Co-founders Sriharsha Majety, 30, and Nandan Reddy, 29, both BITS Pilani alumni (Sriharsha was a trader at a London investment bank while Nandan had built his own startup to design a software for small restaura­nts), started off building ‘Bundl’, a logistics application to solve the shipping woes of e-com­­merce merchants by getting couriers across India onto a single platform. That’s when they got hooked onto the potential of hyper-local delivery. Along with Rahul Jaimini, 29, an IIT Kharagpur graduate, who’d previously worked with Myntra as a developer, they set about building Swiggy. “We noticed that the food ordering pattern for restaurants was rather unorganised,” says Srivats T.S., Swiggy’s vice-president (marketing).

Swiggy processes orders on its platform and has its own delivery fleet, which picks up and delivers food to customers.

“After that, we’ve grown from strength to strength. We started off in Bangalore and then expanded to various cities and we are present in all the key cities and metros now,” says Srivats.

Swiggy, which has raised $75.5 million from Bessemer Venture Partners, Norwest Venture Partners, SAIF Partners and Accel Partners, delivers in seven cities and counts over 9,000 restaurants on its platform.

“We’ve looked at balancing growth with profitability...we don’t believe in heavy discounts.
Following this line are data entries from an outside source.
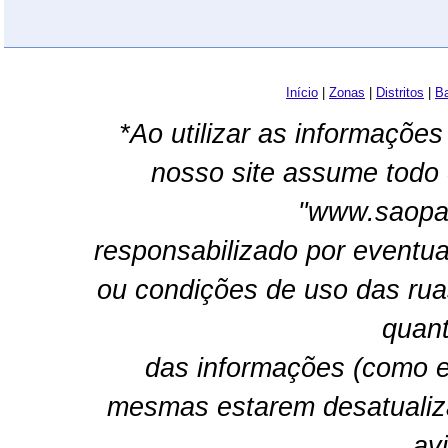
Início
|
Zonas
|
Distritos
|
Ba
*Ao utilizar as informações
nosso site assume todo 
"www.saopau
responsabilizado por eventua
ou condições de uso das rua
quant
das informações (como e
mesmas estarem desatualiz
av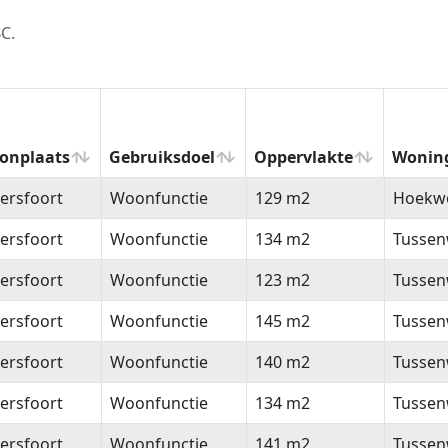
C.
onplaats
Gebruiksdoel
Oppervlakte
Wonin
onplaats
Gebruiksdoel
Oppervlakte
Wonin
ersfoort
Woonfunctie
129 m2
Hoekw
ersfoort
Woonfunctie
134 m2
Tussen
ersfoort
Woonfunctie
123 m2
Tussen
ersfoort
Woonfunctie
145 m2
Tussen
ersfoort
Woonfunctie
140 m2
Tussen
ersfoort
Woonfunctie
134 m2
Tussen
ersfoort
Woonfunctie
141 m2
Tussen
We want to be humble about our success as we have a long way to go. This has happened because of our customer loyalty, the app experience and delivery quality,” says Srivats. “Our brand resonates with consumers.”

That’s where social media comes in handy—videos, blogs, quizzes on food on Facebook, Instagram, Snapchat and Twitter, besides push notifications or emails. For instance, one of these app­roaches is called ‘Know Your Food’, where they go to restaurants and shoot videos of food and how it’s made. “There’s a bunch of suggestions that we make to consumers and we see a very strong response...whenever we put out one of these videos we have a high reach without a formal media spend behind it,” he says.
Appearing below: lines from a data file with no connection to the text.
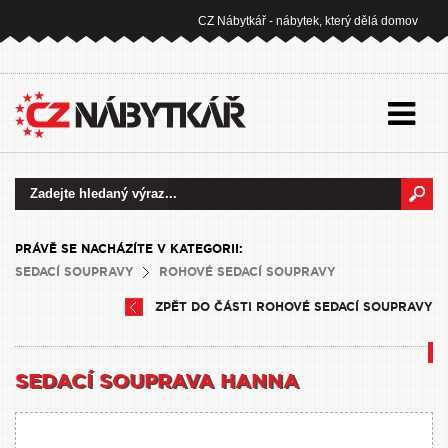
CZ Nábytkář - nábytek, který dělá domov
PRÁVĚ SE NACHÁZÍTE V KATEGORII:
SEDACÍ SOUPRAVY
ROHOVÉ SEDACÍ SOUPRAVY
ZPĚT DO ČÁSTI ROHOVÉ SEDACÍ SOUPRAVY
SEDACÍ SOUPRAVA HANNA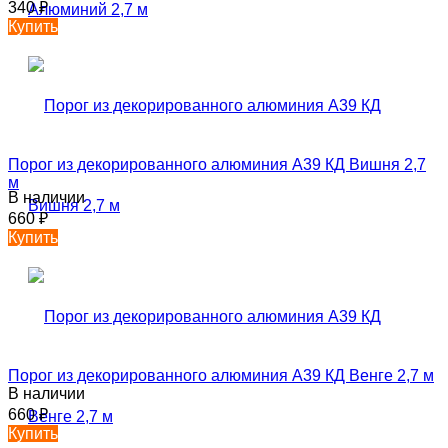
340
₽
Купить
Порог из декорированного алюминия А39 КД Вишня 2,7
м
В наличии
660
₽
Купить
Порог из декорированного алюминия А39 КД Венге 2,7 м
В наличии
660
₽
Купить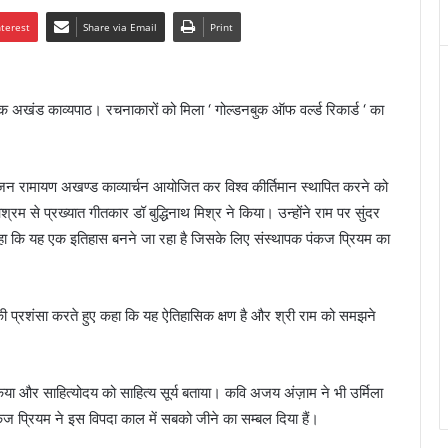
nterest
Share via Email
Print
क अखंड काव्यपाठ। रचनाकारों को मिला ‘ गोल्डनबुक ऑफ वर्ल्ड रिकार्ड ‘ का
य’ जन रामायण अखण्ड काव्यार्चन आयोजित कर विश्व कीर्तिमान स्थापित करने को
रम से प्रख्यात गीतकार डॉ बुद्धिनाथ मिश्र ने किया। उन्होंने राम पर सुंदर
कहा कि यह एक इतिहास बनने जा रहा है जिसके लिए संस्थापक पंकज प्रियम का
सों की प्रशंसा करते हुए कहा कि यह ऐतिहासिक क्षण है और श्री राम को समझने
िया और साहित्योदय को साहित्य सूर्य बताया। कवि अजय अंज़ाम ने भी उर्मिला
कज प्रियम ने इस विपदा काल में सबको जीने का सम्बल दिया हैं।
Of course, the key metric for these initiatives, as he puts it, isn’t transactions, but what lend the brand a personality. “So, when consumers engage with Swiggy, it comes across as a likeable, youthful, energetic brand,” says Srivats.

Aren’t customers getting more demanding, though? “We always have to be on our toes...right from the time they use the product to place an order to when they actually receive it and eat their food. We’re always looking to improve.”